Internal data format#

The Knowlestry Application Framework works with an internal data representation format, which is implemented in the module dqa.data_representation.data_representation. The main purpose of this data format is a standardized interface to pass data between processing units (“Tasks”, implemented in the dqa.tasks.tasks.Task class).

The data structure follows a hierarchy with multiple levels. For each of these levels, the Task class provides a corresponding method modify_*. By overriding this method, one can implement a task by modifying the data for each unit on the particular level separately.

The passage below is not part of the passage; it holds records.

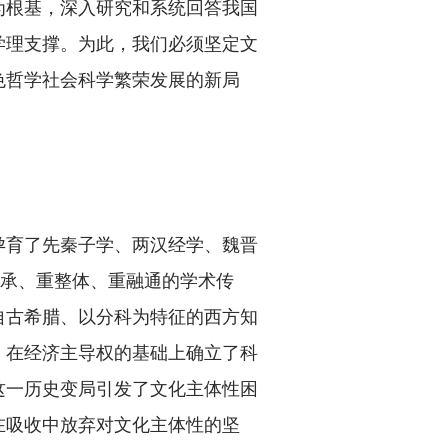
为根基，深入研究和系统回答我国
学理支撑。为此，我们必须坚定文
色哲学社会科学繁荣发展的新局
育了先秦子学、两汉经学、魏晋
传承、重整体、重融通的学术传
自古希腊、以分科为特征的西方知
，在经济主导权的基础上确立了科
这一历史变局引发了文化主体性困
在吸收中放弃对文化主体性的坚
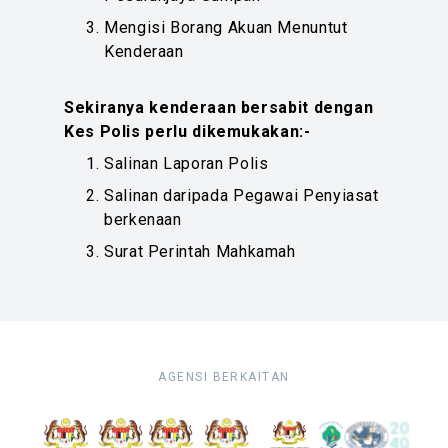
Mengisi Borang Akuan Menuntut
Kenderaan
Sekiranya kenderaan bersabit dengan
Kes Polis perlu dikemukakan:-
Salinan Laporan Polis
Salinan daripada Pegawai Penyiasat
berkenaan
Surat Perintah Mahkamah
AGENSI BERKAITAN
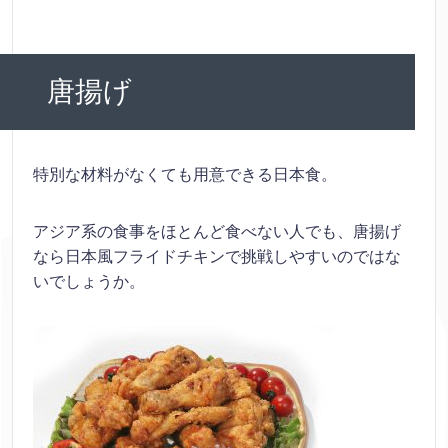
唐揚げ
特別な材料がなくても用意できる日本食。
アジア系の食事をほとんど食べない人でも、唐揚げ
なら日本風フライドチキンで挑戦しやすいのではな
いでしょうか。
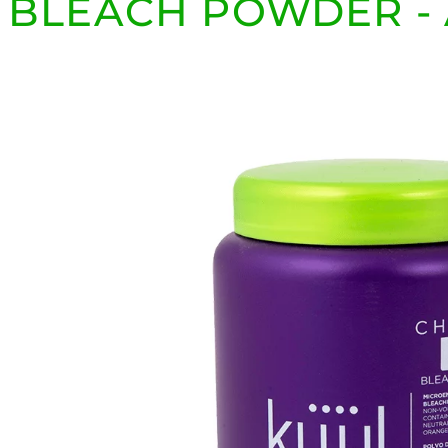
BLEACH POWDER - 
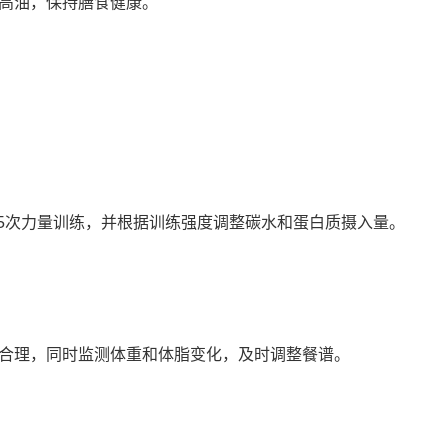
高油，保持膳食健康。
-5次力量训练，并根据训练强度调整碳水和蛋白质摄入量。
合理，同时监测体重和体脂变化，及时调整餐谱。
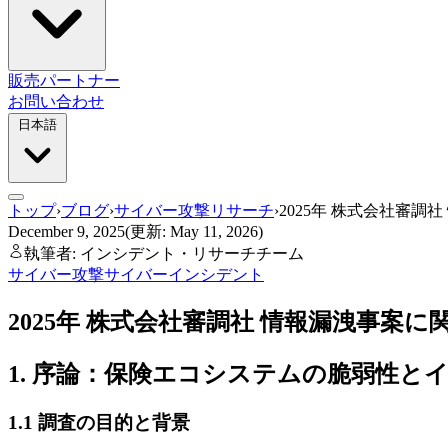
販売パートナー
お問い合わせ
日本語
トップ
›
ブログ
›
サイバー攻撃リサーチ
›
2025年 株式会社審
December 9, 2025
(更新: May 11, 2026)
執筆者: インシデント・リサーチチーム
サイバー攻撃
サイバーインシデント
2025年 株式会社審調社 情報漏洩事
1. 序論：保険エコシステムの脆弱性と
1.1 調査の目的と背景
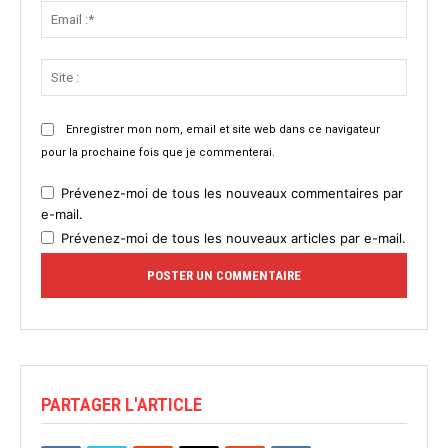
Email
:*
Site
:
Enregistrer mon nom, email et site web dans ce navigateur
pour la prochaine fois que je commenterai.
Prévenez-moi de tous les nouveaux commentaires par
e-mail.
Prévenez-moi de tous les nouveaux articles par e-mail.
PARTAGER L'ARTICLE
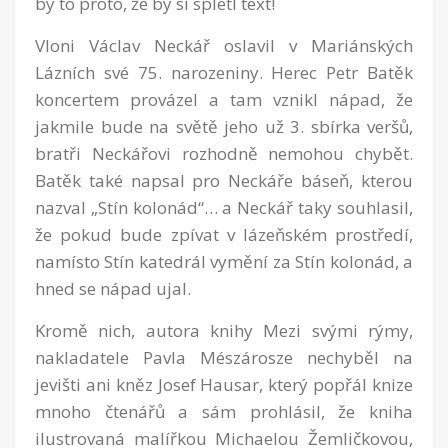
by to proto, že by si spletl text!
Vloni Václav Neckář oslavil v Mariánských
Lázních své 75. narozeniny. Herec Petr Batěk
koncertem provázel a tam vznikl nápad, že
jakmile bude na světě jeho už 3. sbírka veršů,
bratři Neckářovi rozhodně nemohou chybět.
Batěk také napsal pro Neckáře báseň, kterou
nazval „Stín kolonád“… a Neckář taky souhlasil,
že pokud bude zpívat v lázeňském prostředí,
namísto Stín katedrál vymění za Stín kolonád, a
hned se nápad ujal.
Kromě nich, autora knihy Mezi svými rýmy,
nakladatele Pavla Mészárosze nechyběl na
jevišti ani kněz Josef Hausar, který popřál knize
mnoho čtenářů a sám prohlásil, že kniha
ilustrovaná malířkou Michaelou Žemličkovou,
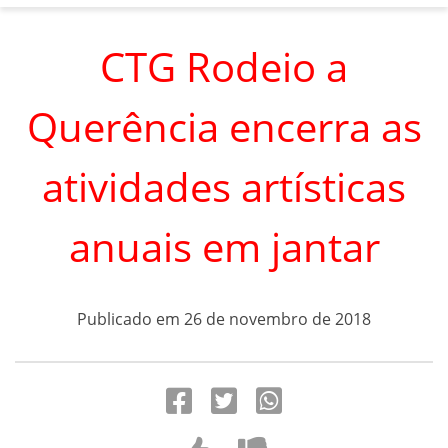
CTG Rodeio a
Querência encerra as
atividades artísticas
anuais em jantar
Publicado em 26 de novembro de 2018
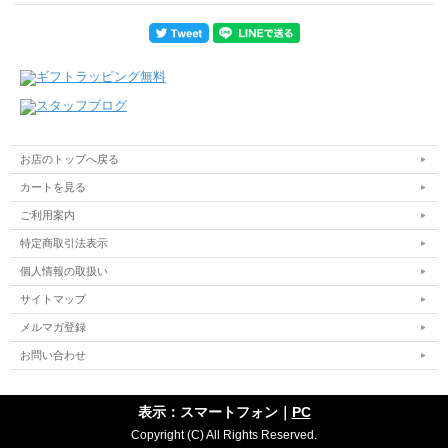
お店のトップへ戻る
カートを見る
ご利用案内
特定商取引法表示
個人情報の取扱い
サイトマップ
メルマガ登録
お問い合わせ
表示：スマートフォン｜
PC
Copyright (C) All Rights Reserved.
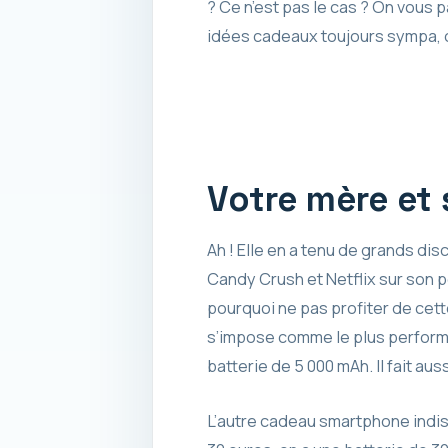
? Ce n’est pas le cas ? On vous
idées cadeaux toujours sympa, o
Votre mère et
Ah ! Elle en a tenu de grands di
Candy Crush et Netflix sur son po
pourquoi ne pas profiter de cett
s’impose comme le plus perfor
batterie de 5 000 mAh. Il fait au
L’autre cadeau smartphone indisp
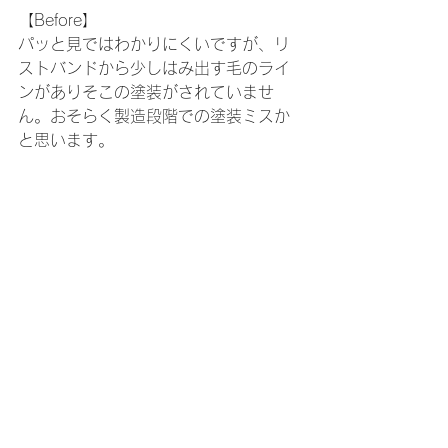
【Before】
パッと見ではわかりにくいですが、リ
ストバンドから少しはみ出す毛のライ
ンがありそこの塗装がされていませ
ん。おそらく製造段階での塗装ミスか
と思います。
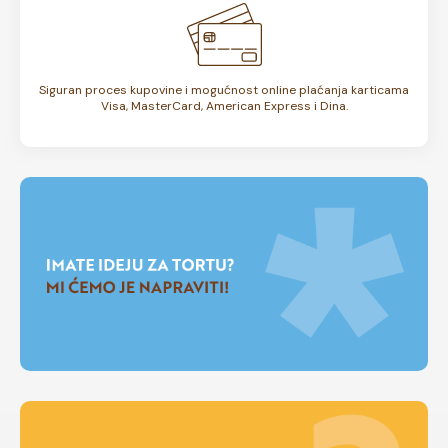
Siguran proces kupovine i mogućnost online plaćanja karticama
Visa, MasterCard, American Express i Dina.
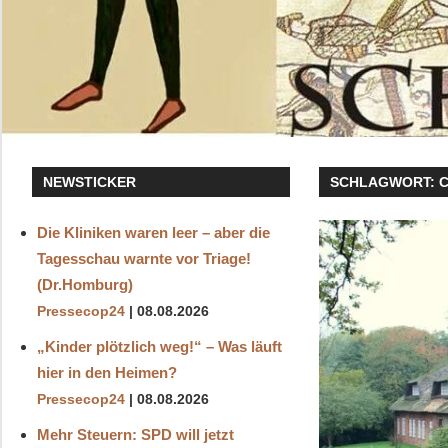
NEWSTICKER
SCHLAGWORT:
Die Kliniken waren leer – aber die
Tagesschau warnte vor Triage!
(Dr.Homburg)
Pressecop24
08.08.2026
„Kinder plötzlich weg!“ – Was läuft
hier in den Heimen?
Pressecop24
08.08.2026
Mehr Steuern: SPD will jetzt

The following table summarizes the hierarchy of the data format along with the corresponding methods in the task class.

Data structure level

Method in dqa.tasks.tasks.Task

dataset_dict: Dict[str, Dataset]

modify_dataset_dict(datasets)

    ↓   str key

    ↓

dataset: Dataset

modify_dataset(dataset)

    ↓   str key (in dataset.machines)

    ↓

machine: Machine

modify_machine(machine)

    ↓   int index (in machine.measurements)

    ↓

measurement: Dict[str, Dict[str, Any]]

modify_measurement(measurement)

    ↓     ↓   'metadata' key

    ↓

    ↓   metadata: Dict[str, Any]

    ↓

    ↓   'data' key

    ↓

data: Dict[str, np.ndarray]

    ↓

    ↓   str key

    ↓

data_row: np.ndarray

modify_data_row(data_row)

The total data processed by the Knowlestry Application Framework is contained in a dictionary of dqa.data_representation.data_representation.Dataset objects whose keys are strings. Each such Dataset contains a dictionary machines mapping string identifiers to dqa.data_representation.data_representation.Machine objects.

The Dataset and Machine class both implement the [] operator, allowing to access the includes machines or measurements, respectively. For example,

Access operator example#
dataset_dict['Data']['M0'][0]['data']['my_data_row']

accesses the data row my_data_row in the measurement with index 0 of the machine M0 in the dataset Data.